Make a basic job using Condor
Make an parameter sweep using Condor
Use a 'big data' tool for basic image processing

Introductory Material

KNIME Ideas

Workflow Variables

These are variables for the workflow which can be changed each time the workflow is run sort of a specific run configuration (containing parameters or filenames)

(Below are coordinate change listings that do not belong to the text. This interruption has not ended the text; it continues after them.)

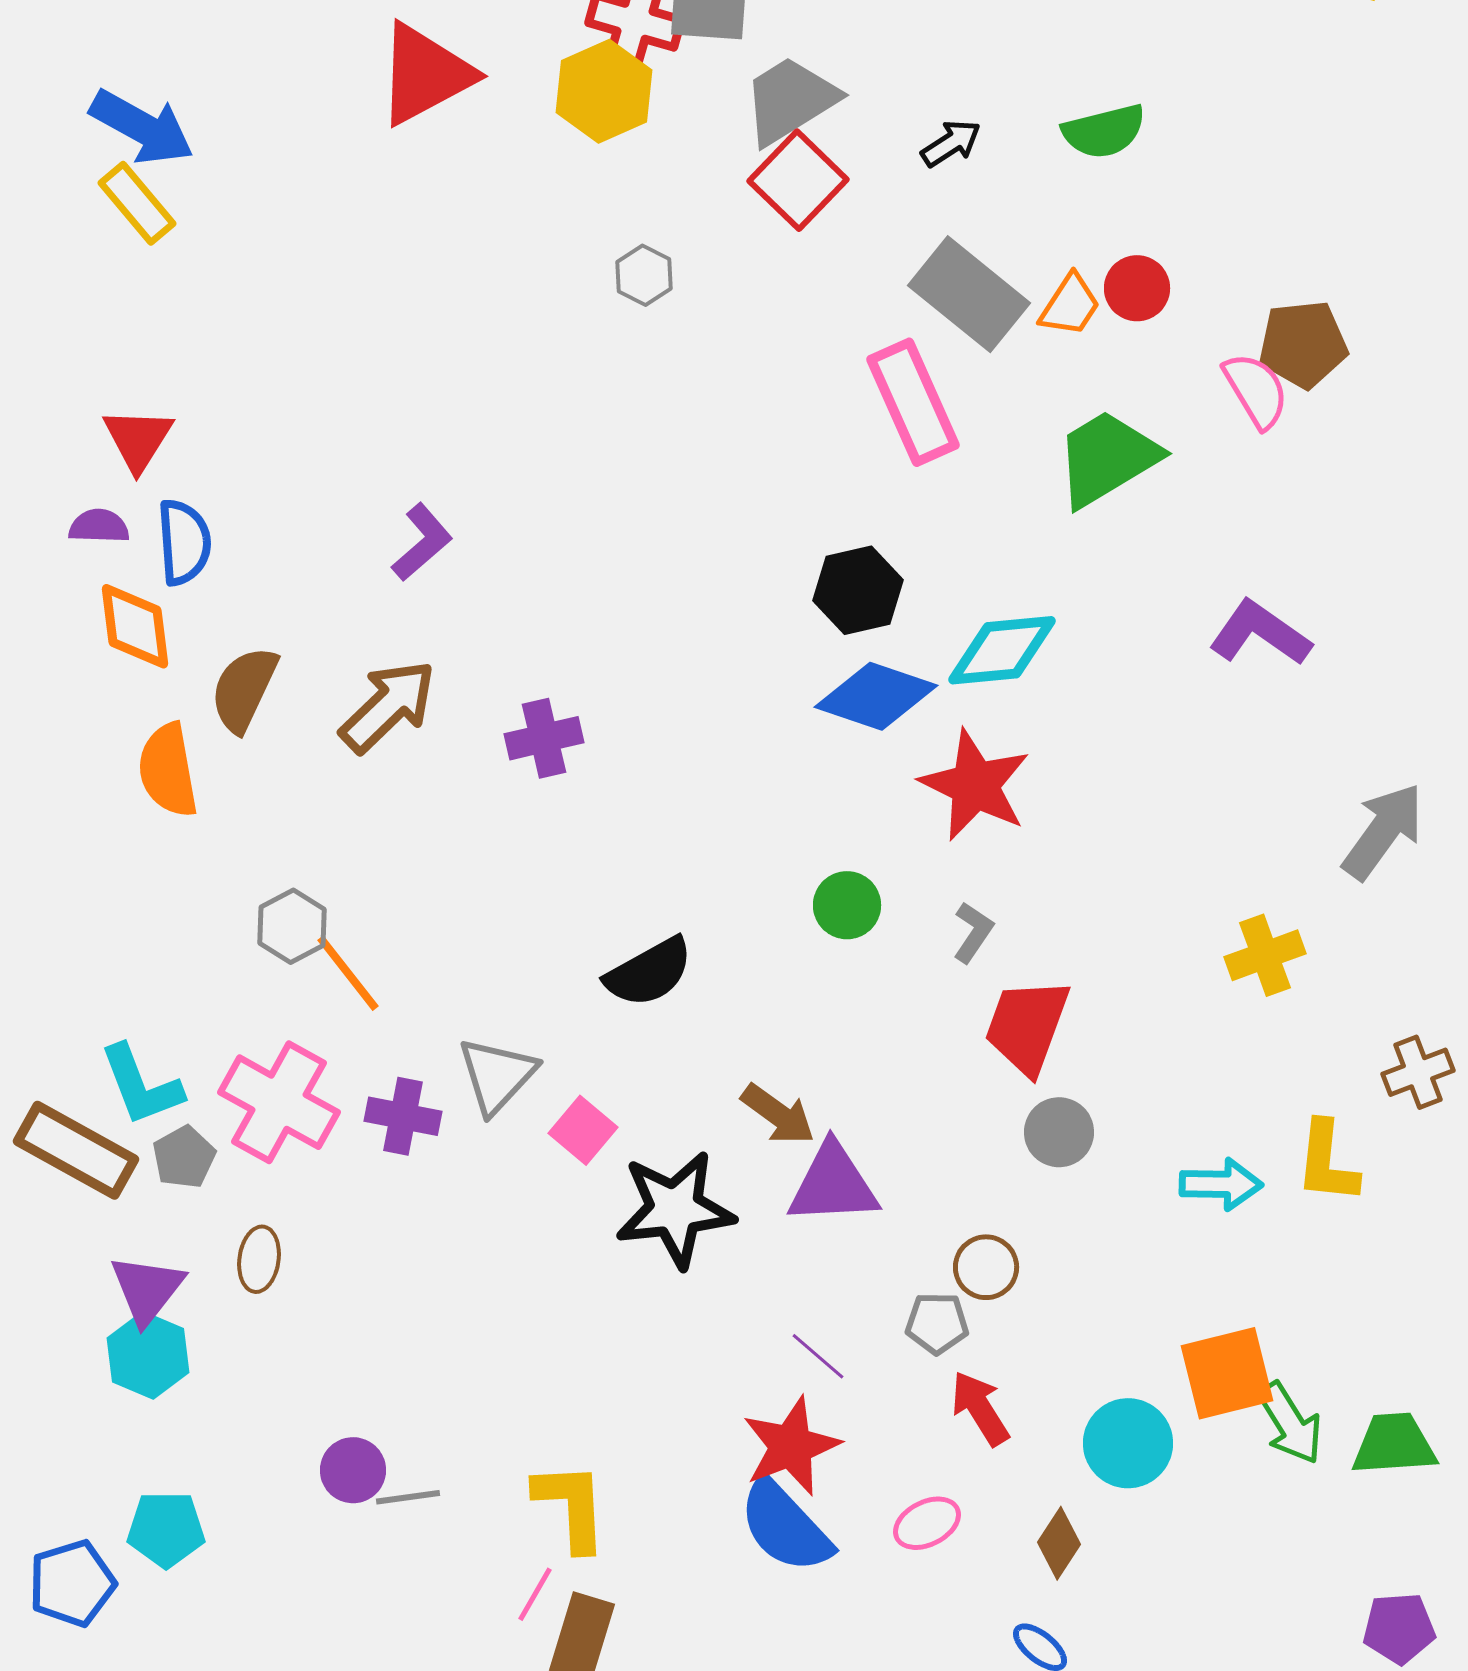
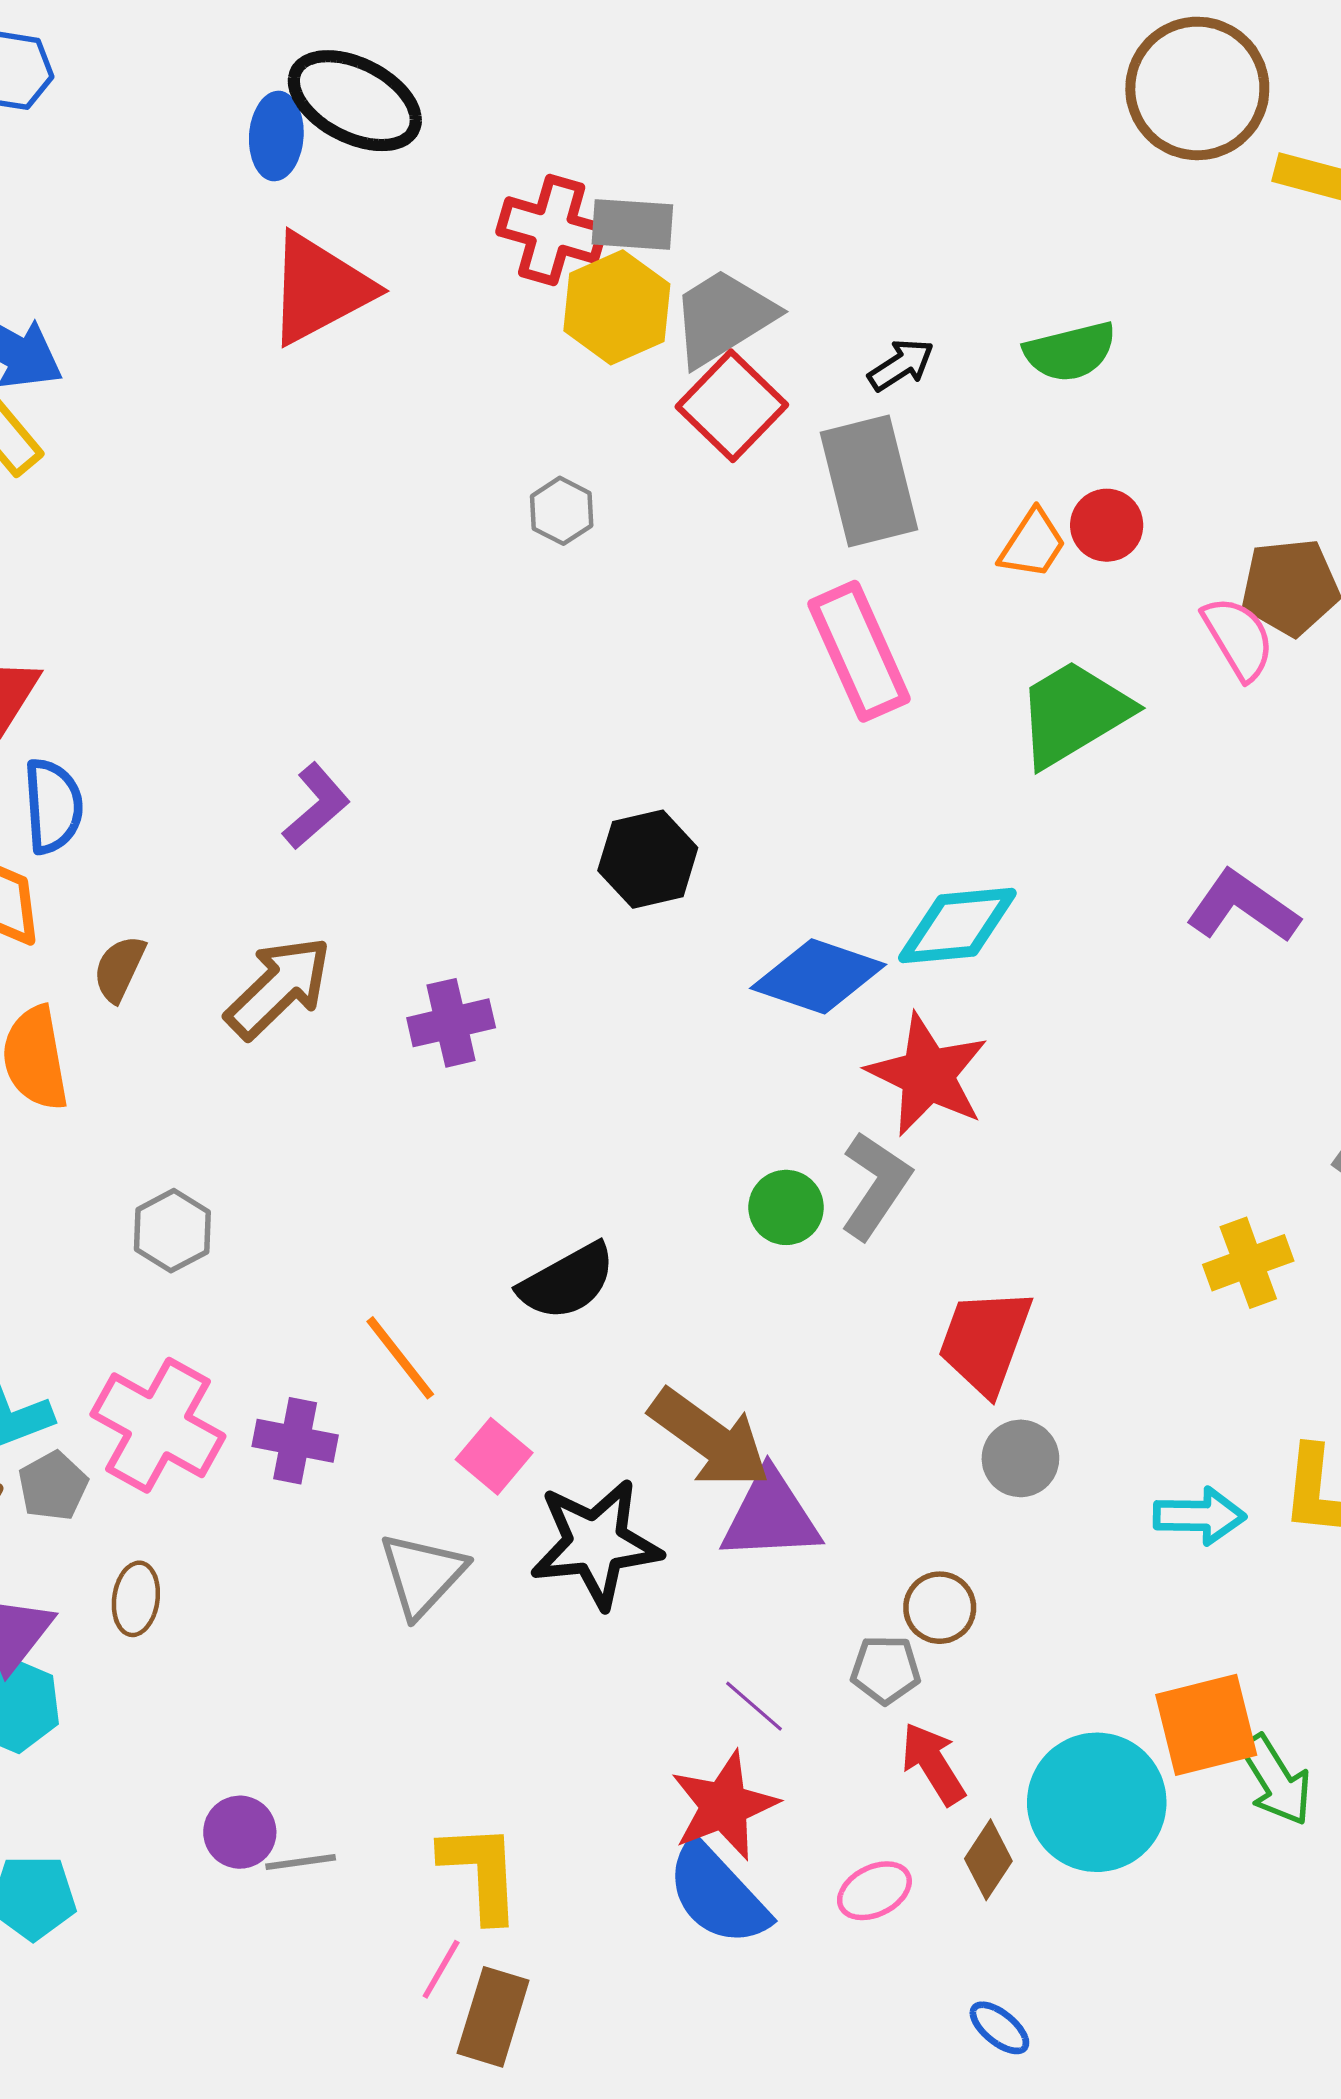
yellow hexagon: (604, 91) -> (617, 307), moved
gray rectangle: (969, 294) -> (869, 481), moved, turned 37
black hexagon: (858, 590) -> (648, 859), moved
brown semicircle: (244, 689) -> (119, 969), size x0.7
gray L-shape: (973, 932) -> (876, 1185), moved, size x1.6
orange line: (348, 973) -> (400, 1358), moved
gray triangle: (497, 1075) -> (422, 1575), moved
brown arrow: (778, 1114) -> (710, 1439), size x1.5
cyan circle: (1128, 1443) -> (1097, 1802), size x1.4
brown diamond: (1059, 1543) -> (988, 1860), moved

Inside a workflow itself it is setup in the following panel located by right clicking the workflow

It's possible to change the configuration of the workflow through workflow variables. If a variable is defined for a workflow, you can use it in batch mode by referring to it using a comma separated triplet to specify the name, value and type like this:

-workflow.variable=my_integer,5,int

Batch Mode / Headless

In order to run a workflow, named "Knime_project" contained in the workspace directory, execute in one line:

knime -nosplash -application org.knime.product.KNIME_BATCH_APPLICATION -workflowDir="workspace/Knime_project"

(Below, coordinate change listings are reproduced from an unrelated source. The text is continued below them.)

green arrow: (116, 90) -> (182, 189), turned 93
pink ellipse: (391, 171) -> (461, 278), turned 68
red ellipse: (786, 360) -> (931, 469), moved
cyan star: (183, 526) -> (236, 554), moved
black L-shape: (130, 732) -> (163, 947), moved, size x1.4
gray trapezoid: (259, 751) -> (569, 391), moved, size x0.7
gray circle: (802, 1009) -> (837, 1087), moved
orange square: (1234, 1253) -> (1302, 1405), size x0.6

In order to run a workflow, name "Knime_project.zip" exported as an .zip file, execute in one line:

knime -nosplash -application org.knime.product.KNIME_BATCH_APPLICATION -workflowFile="PATH_TO_FILE/Knime_project.zip"

Condor Scripts

Condor (like Sun Grid Engine) is a queue processing system. It manages a cluster (large collection of computers connected with a network and sharing some if not all storage) and distributes tasks to each computer. Job (task) is a single task to be executed containing information on where the data is located and what should be done with the data.

Condor at ITET

The instructions and specific details for Condor at ITET

Basic Commands

Submit a job condor_submit
Check the status of jobs condor_q
Delete a job condor_rm
Delete all jobs condor_rm -all

Tasks

First Demo Script (Matlab)

The demo script is provided by D-ITET and can be run by typing ~~jobs cannot be run from the scratch folder~~

cd ~/
git clone https://gist.github.com/a49814356c7e707bb0dc.git
cd a49814356c7e707bb0dc
chmod +x mandelbrot.sh
condor_submit mandelbrot.condor

Cell Colony Demo Workflow

A script to try a number of thresholds on the cell colony image

cd ~/
git clone https://gist.github.com/5b1d261aac240fed5a58.git
cd 5b1d261aac240fed5a58
chmod +x filterandthreshold.sh
condor_submit batchimage.condor

Tasks

Modify the workflow to apply a gaussian filter with a varying sigma instead of a varying threshold
Have the script save the output image as well

Apache Spark

Install Spark (Advanced)

cd /scratch
curl -o spark.tgz http://d3kbcqa49mib13.cloudfront.net/spark-1.3.1-bin-hadoop2.6.tgz
tar -xvf spark.tgz
cd spark-1.3.1-bin-hadoop2.6/

Starting Spark

Spin up your own cluster in an hour ~~ we only use it on one node acting as the master, scheduler, and worker, but normally it is run on different computers ~~

Start the Spark-Shell ./bin/spark-shell
Write code in Scala
Start Spark-python ./bin/pyspark
Write code in Python

Getting an image to Key-Value Format

library(jpeg)
in.img<-readJPEG("10-files/input_image.jpg")
kv.img<-im.to.df(in.img)
write.table(kv.img,"cell_colony.csv",row.names=F,col.names=F,sep=",")
kable(head(kv.img))

x y val

1 1 0.6274510 2 1 0.7803922 3 1 0.8862745 4 1 0.8980392 5 1 0.9098039 6 1 0.9215686 The key is position $\langle x, y \rangle$ and value is the intensity $val$

Loading the data into Spark (Scala)

The text file to download: cell_colony.csv

val rawImage=sc.textFile("cell_colony.csv")
val imgAsColumns=rawImage.map(_.split(","))
val imgAsKV=imgAsColumns.map(point => ((point(0).toInt,point(1).toInt),point(2).toDouble))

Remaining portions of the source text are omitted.